Sinn Féin ran 42 candidates across the 39 multi-seat constituencies, about half that of both Fine Gael and Fianna Fáil, which will have a knock-on effect on the number of seats it can secure in the 160-seat Dáil (Irish parliament) where 80 seats are needed for a majority.
What kind of government could be formed?
Once the final number of seats for each party is known, leaders will try to form a coalition government in order to avoid another general election.
Before the election both Fine Gael and Fianna Fáil said they would not enter coalition with Sinn Féin.
Arriving at the RDS count centre in Dublin on Sunday afternoon, Sinn Féin leader Mary Lou McDonald said she was exploring options to see if it would be possible to form a government without either Fine Gael or Fianna Fáil.
On Sunday evening taoiseach (Irish PM) and Fine Gael leader Leo Varadkar said it would be "challenging" to form a government.

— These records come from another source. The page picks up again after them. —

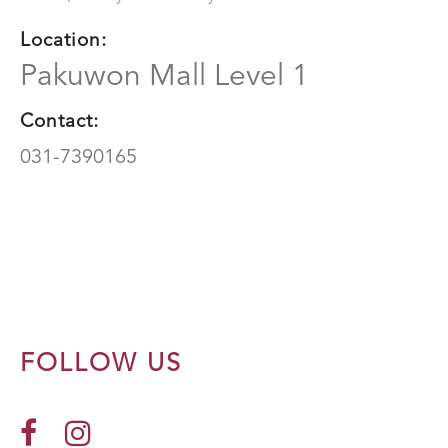
Location:
Pakuwon Mall Level 1
Contact:
031-7390165
FOLLOW US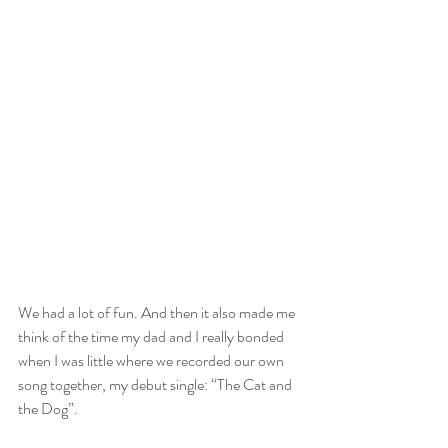
We had a lot of fun. And then it also made me 
think of the time my dad and I really bonded 
when I was little where we recorded our own 
song together, my debut single: “The Cat and 
the Dog”.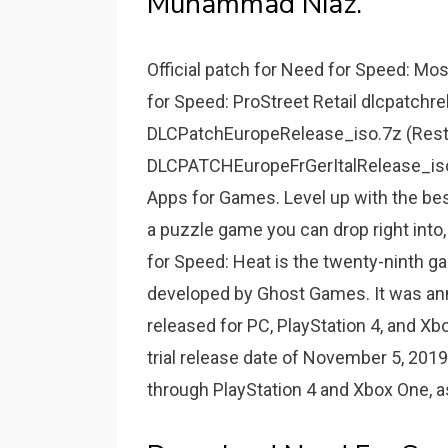
Muhammad Niaz.
Official patch for Need for Speed: Mo
for Speed: ProStreet Retail dlcpatchr
DLCPatchEuropeRelease_iso.7z (Rest
DLCPATCHEuropeFrGerItalRelease_iso.7
Apps for Games. Level up with the be
a puzzle game you can drop right into
for Speed: Heat is the twenty-ninth g
developed by Ghost Games. It was ann
released for PC, PlayStation 4, and X
trial release date of November 5, 201
through PlayStation 4 and Xbox One, as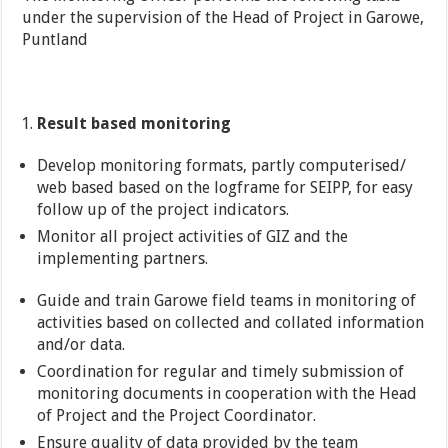
under the supervision of the Head of Project in Garowe,
Puntland
Result based monitoring
Develop monitoring formats, partly computerised/
web based based on the logframe for SEIPP, for easy
follow up of the project indicators.
Monitor all project activities of GIZ and the
implementing partners.
Guide and train Garowe field teams in monitoring of
activities based on collected and collated information
and/or data.
Coordination for regular and timely submission of
monitoring documents in cooperation with the Head
of Project and the Project Coordinator.
Ensure quality of data provided by the team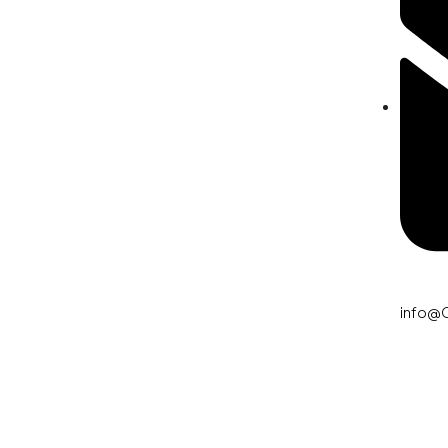
info@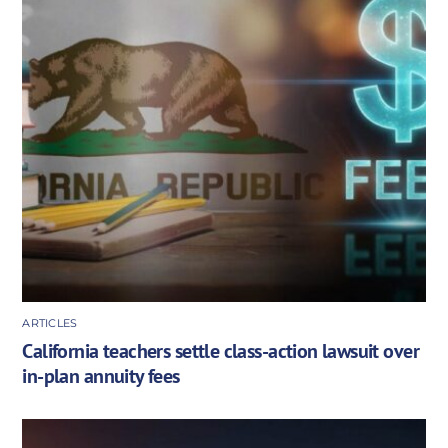
ARTICLES
California teachers settle class-action lawsuit over
in-plan annuity fees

He said his party has consistently ruled out forming a coalition with Sinn Féin "in large part because of their policies in relation to crime, tax and the way the economy and society should be run and also our deep concerns about their democratic structures.

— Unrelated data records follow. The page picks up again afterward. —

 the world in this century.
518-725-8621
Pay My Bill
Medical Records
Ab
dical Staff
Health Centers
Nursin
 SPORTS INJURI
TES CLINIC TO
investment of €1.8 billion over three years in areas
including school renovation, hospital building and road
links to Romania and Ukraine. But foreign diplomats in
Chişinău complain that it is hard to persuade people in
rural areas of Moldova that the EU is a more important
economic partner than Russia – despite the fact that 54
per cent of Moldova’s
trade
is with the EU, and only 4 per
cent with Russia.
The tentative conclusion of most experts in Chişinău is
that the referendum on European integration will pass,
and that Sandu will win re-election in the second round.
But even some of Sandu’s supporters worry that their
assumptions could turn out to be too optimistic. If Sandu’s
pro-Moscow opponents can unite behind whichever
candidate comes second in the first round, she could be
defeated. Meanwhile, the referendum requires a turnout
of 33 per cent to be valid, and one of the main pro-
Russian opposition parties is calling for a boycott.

"We don't believe a coalition between Sinn Féin and Fine Gael is a viable option," he said.
He said a "forced marriage would not result in a good government."
Fianna Fáil leader Micheál Martin did not rule out working with Sinn Féin, but said "significant incompatibilities" still existed.
He said reports suggested that his party "would be the largest". He added that he was a "democrat" and respected the vote of the people.
What could Sinn Féin's surge mean for the overall result?
Following the last election in 2016 Sinn Féin had 23 seats in the Dáil (Irish parliament).
There are 160 seats up for election this time around, and Sinn Féin is set to dramatically increase how many it holds after it won the most first preference votes.
Ms McDonald said this election was about "change".
She topped the poll in her four-seat Dublin Central constituency.
"The frustration people have felt for a long time with the two-party system, whereby Fine Gael and Fianna Fáil handed the baton of power between each other - that's now over," she said.
"We now have a very substantial mandate."
She said she was exploring options to see to see if it was possible to form a government without Fine Gael and Fianna Fáil.